The UV slope beta prior (beta_prior=True) adds a soft constraint on the UV spectral slope, discouraging fits where the galaxy would need an unusual UV slope at the fitted redshift. The prior width is a sigmoid function of redshift:

  • At z < z_split (default 4): tight, σ = 0.5
  • At z > z_split: widens significantly toward σ = 20

Particularly useful for JWST high-z work where Lyman-break galaxies tend to have very blue UV slopes, and the beta prior helps avoid low-z degeneracies.

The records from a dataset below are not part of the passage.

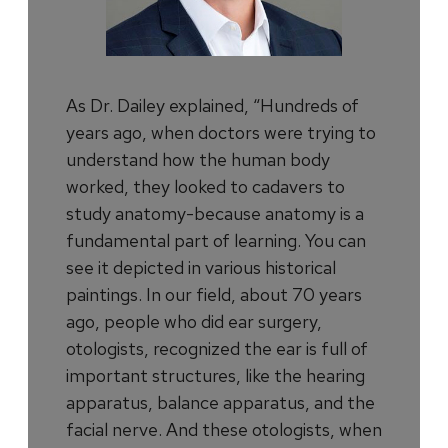
As Dr. Dailey explained, “Hundreds of
years ago, when doctors were trying to
understand how the human body
worked, they looked to cadavers to
study anatomy-because anatomy is a
fundamental part of learning. You can
see it depicted in various historical
paintings. In our field, about 70 years
ago, people who did ear surgery,
otologists, recognized the ear is full of
important structures, like the hearing
apparatus, balance apparatus, and the
facial nerve. And these otologists, when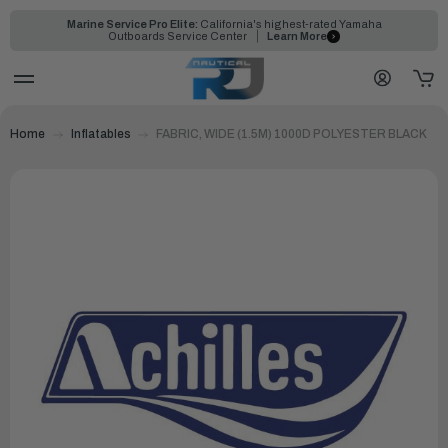
Marine Service Pro Elite:
California's highest-rated Yamaha
Outboards Service Center
Learn More
Home
Inflatables
FABRIC, WIDE (1.5M) 1000D POLYESTER BLACK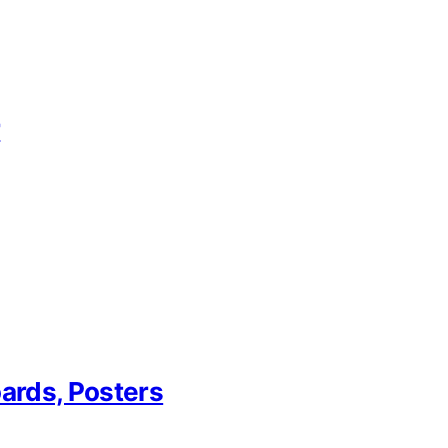
r
oards, Posters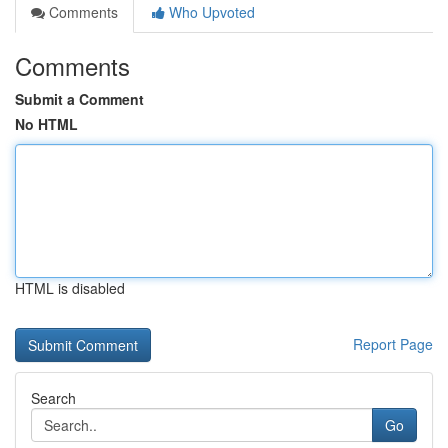
Comments
Who Upvoted
Comments
Submit a Comment
No HTML
HTML is disabled
Report Page
Search
Go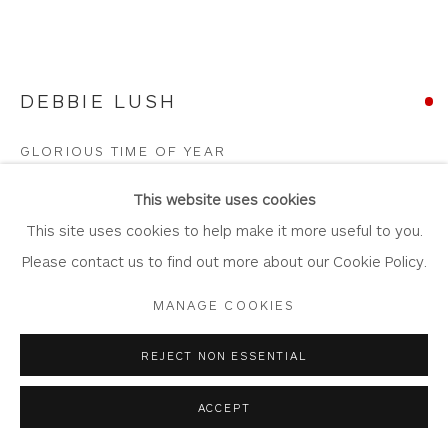
DEBBIE LUSH
Privacy Policy
Accessibility Policy
Manage cookies
COPYRIGHT © 2026 WHITEWATER CONTEMPORARY
GLORIOUS TIME OF YEAR
GALLERY
Acrylic on Canvas
SITE BY ARTLOGIC
This website uses cookies
Artwork: 76cm x 61cm
This site uses cookies to help make it more useful to you.
Frame: 83cm x 68cm
Please contact us to find out more about our Cookie Policy.
DL11
MANAGE COOKIES
Copyright The Artist
REJECT NON ESSENTIAL
SOLD
ACCEPT
FURTHER IMAGES
(View a larger image of thumbnail 1 )
, currently selected.
, currently selected.
, currently selected.
(View a larger image of thumbnail 2 )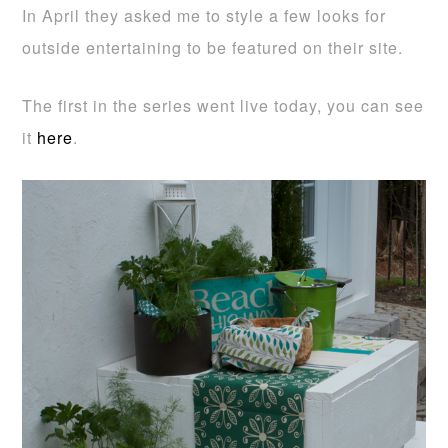
In April they asked me to style a few looks for
outside entertaining to be featured on their site.
The first in the series went live today, you can see
it
here
.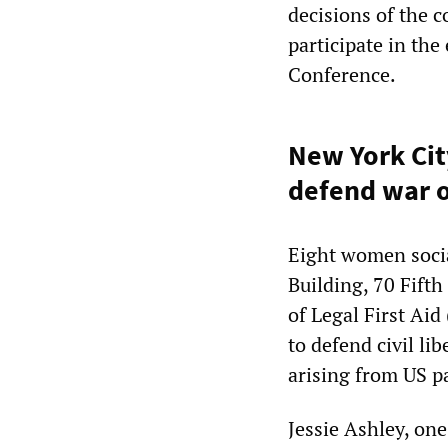
decisions of the c
participate in the
Conference.
New York Cit
defend war 
Eight women social
Building, 70 Fift
of Legal First Aid
to defend civil li
arising from US pa
Jessie Ashley, one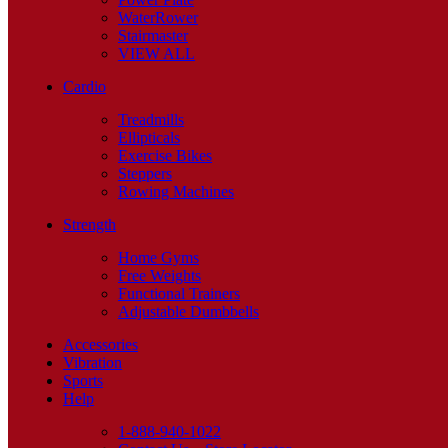
WaterRower
Stairmaster
VIEW ALL
Cardio
Treadmills
Ellipticals
Exercise Bikes
Steppers
Rowing Machines
Strength
Home Gyms
Free Weights
Functional Trainers
Adjustable Dumbbells
Accessories
Vibration
Sports
Help
1-888-940-1022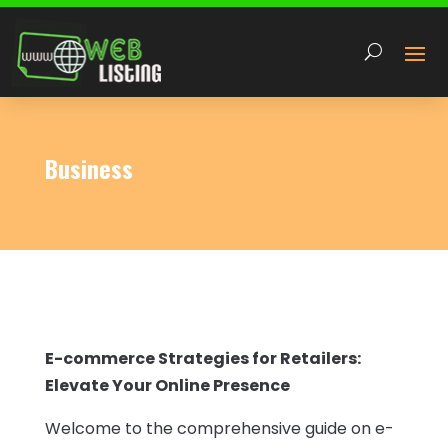
Business
E-commerce Strategies for Retailers:
Elevate Your Online Presence
Welcome to the comprehensive guide on e-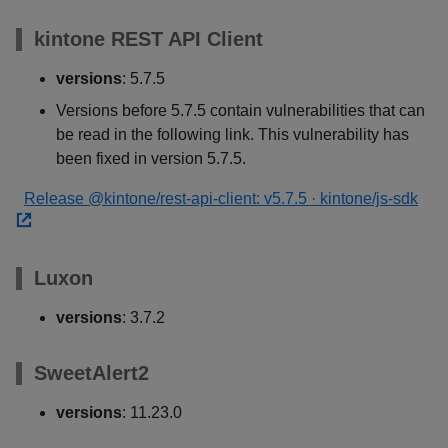
kintone REST API Client
versions
: 5.7.5
Versions before 5.7.5 contain vulnerabilities that can
be read in the following link. This vulnerability has
been fixed in version 5.7.5.
Release @kintone/rest-api-client: v5.7.5 · kintone/js-sdk
Luxon
versions
: 3.7.2
SweetAlert2
versions
: 11.23.0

# Customize the beta prior shape
ez.prior_beta(width_params={
    'k': -5, 'z_split': 4,
    'sigma0': 20, 'sigma1': 0.5, 'center': -1.5
})

10 The Template Error Function (TEF)

The TEF addresses a fundamental problem: even perfect photometry gives poor χ² if the templates don't perfectly match your galaxies. The TEF adds wavelength-dependent "template uncertainty" to the error budget:

σ²total = σ²phot + (TEMP_ERR_A2 · TEF(λ))² · F²template

The TEF is read from TEMP_ERR_FILE and scaled by TEMP_ERR_A2. Increasing TEMP_ERR_A2 broadens all P(z) distributions, and could be used when you don't fully trust your templates.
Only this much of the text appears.